Reality Sinks In

I love our new life.  I really do.  It’s beautiful, sunny, and everyday can feel like vacation.  In fact, our first month here was absolutely euphoric.

However, recently, I’ve found myself back on the emotional roller coaster.  I always had an excuse for being fearful or anxious, but it seemed that I was missing something, as my emotions went from one extreme to the other.  I thought that perhaps the thing I was missing, was that I was actually going crazy.

Which of course led to me deconstructing myself and potentially causing a self-fulfilling prophecy.

But then, this week, it occurred to me.  If we assume for a moment that I actually am human, then we should acknowledge the obvious.

I lived in the same area, of the same state, for 34 years.  I worked in the same job for 10.  And I emptied out my house, got rid of at least 90% of my possessions, kept my beloved Moonraker in storage (remember, 2 years ago, I told you that Moonraker was my soul–apparently it isn’t), loaded up our station wagon and moved from a two traffic light town to the fourth largest city in the U.S.

In our new reality:

  • I live in a state I had never even visited.
  • I work in a school that is larger than the entire district, where I worked before.
  • I do not speak the majority of my students’ native language.
  • Beanie’s school looks like a high school, to me.
  • Our family and friends are over 1000 miles away.
  • There is absolutely nothing that is familiar, except for Rob, Beanie, and the darned cat.

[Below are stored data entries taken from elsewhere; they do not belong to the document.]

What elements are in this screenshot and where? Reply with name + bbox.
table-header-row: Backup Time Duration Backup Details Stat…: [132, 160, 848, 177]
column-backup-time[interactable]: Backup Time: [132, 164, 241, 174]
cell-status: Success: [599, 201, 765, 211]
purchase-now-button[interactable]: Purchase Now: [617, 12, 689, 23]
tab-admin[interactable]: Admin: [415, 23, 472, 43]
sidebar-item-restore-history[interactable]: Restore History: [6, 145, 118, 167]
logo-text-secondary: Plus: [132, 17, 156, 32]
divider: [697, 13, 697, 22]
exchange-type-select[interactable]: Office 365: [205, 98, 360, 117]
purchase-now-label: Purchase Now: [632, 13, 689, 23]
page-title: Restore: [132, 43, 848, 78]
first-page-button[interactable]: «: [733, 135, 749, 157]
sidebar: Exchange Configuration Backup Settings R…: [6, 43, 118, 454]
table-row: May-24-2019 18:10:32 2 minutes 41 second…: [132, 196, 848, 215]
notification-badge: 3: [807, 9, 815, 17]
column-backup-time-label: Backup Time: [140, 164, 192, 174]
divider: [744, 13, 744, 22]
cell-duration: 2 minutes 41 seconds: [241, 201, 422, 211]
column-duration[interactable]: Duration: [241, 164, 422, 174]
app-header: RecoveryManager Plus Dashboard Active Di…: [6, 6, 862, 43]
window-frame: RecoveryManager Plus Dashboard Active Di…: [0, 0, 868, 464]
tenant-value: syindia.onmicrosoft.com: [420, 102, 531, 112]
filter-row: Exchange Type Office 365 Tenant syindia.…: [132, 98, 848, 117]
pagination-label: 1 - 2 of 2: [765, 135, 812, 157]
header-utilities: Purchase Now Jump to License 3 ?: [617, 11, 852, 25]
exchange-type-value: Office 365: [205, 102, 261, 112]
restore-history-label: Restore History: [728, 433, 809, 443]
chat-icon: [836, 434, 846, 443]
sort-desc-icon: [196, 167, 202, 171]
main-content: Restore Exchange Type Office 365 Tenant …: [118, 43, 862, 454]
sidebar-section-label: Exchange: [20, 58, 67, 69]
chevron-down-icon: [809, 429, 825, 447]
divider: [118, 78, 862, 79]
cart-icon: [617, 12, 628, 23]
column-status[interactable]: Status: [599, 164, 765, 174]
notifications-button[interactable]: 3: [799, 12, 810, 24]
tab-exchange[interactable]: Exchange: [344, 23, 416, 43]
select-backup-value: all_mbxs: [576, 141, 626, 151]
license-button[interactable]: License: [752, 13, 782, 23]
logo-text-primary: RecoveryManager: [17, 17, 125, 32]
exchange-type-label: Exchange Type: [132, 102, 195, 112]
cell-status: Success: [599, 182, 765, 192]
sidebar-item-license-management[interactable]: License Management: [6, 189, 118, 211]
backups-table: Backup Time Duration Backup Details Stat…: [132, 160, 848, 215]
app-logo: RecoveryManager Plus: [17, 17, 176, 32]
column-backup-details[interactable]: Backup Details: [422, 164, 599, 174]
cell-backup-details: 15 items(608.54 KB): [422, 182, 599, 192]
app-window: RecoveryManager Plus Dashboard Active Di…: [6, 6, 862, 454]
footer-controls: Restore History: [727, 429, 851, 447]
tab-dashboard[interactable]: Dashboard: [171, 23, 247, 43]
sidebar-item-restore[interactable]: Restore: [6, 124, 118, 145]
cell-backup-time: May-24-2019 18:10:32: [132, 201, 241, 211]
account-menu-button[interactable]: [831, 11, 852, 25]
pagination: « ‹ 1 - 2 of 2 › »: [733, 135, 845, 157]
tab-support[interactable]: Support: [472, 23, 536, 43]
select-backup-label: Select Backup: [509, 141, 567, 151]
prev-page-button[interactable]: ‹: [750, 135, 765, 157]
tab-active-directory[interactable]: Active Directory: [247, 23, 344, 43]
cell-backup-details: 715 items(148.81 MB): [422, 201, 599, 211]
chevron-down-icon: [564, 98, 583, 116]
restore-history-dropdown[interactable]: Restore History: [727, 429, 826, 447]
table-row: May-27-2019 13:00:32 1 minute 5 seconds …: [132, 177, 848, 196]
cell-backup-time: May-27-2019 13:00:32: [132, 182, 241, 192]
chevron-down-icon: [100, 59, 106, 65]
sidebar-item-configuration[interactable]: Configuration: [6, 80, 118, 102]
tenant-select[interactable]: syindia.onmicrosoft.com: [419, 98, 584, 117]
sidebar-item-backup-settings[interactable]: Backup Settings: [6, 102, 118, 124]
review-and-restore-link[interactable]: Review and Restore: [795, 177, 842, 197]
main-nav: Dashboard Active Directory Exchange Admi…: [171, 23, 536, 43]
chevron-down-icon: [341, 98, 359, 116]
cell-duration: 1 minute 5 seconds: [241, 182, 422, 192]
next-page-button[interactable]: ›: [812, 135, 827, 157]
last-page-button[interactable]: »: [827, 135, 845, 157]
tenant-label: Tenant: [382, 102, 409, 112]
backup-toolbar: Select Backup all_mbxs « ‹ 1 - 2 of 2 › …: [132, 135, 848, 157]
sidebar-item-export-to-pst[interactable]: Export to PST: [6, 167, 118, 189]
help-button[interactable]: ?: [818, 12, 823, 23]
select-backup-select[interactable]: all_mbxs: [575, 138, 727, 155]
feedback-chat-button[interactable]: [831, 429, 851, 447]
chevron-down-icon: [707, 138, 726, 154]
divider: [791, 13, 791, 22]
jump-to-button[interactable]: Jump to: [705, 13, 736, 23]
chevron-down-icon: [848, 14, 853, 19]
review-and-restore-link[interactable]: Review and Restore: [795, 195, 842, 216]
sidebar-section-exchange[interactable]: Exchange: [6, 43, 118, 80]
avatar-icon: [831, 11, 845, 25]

I should probably be more concerned about myself, if I wasn’t feeling fearful sometimes, if I never doubted myself after making such a huge change.  Uprooting everything will cause some strong emotions.

And yet, I do not regret our decision–I don’t even question it.  True, I am not always brave, but I am still glad to be here.  I can enjoy the roller coaster ride between the euphoria of having actually made this change, and the fears and doubts about the unfamiliarity.  I can enjoy this part of the world–this part of my own country–that I have never seen before.  I needed change and newness, to satisfy my curious spirit.   The challenges are not only surmountable; they will be wonderful.

So, please, don’t ever let doubt and fear hold you back from making changes and taking risks.  Know that you will feel those things, but it will also be so amazing that you can’t help but enjoy the ride.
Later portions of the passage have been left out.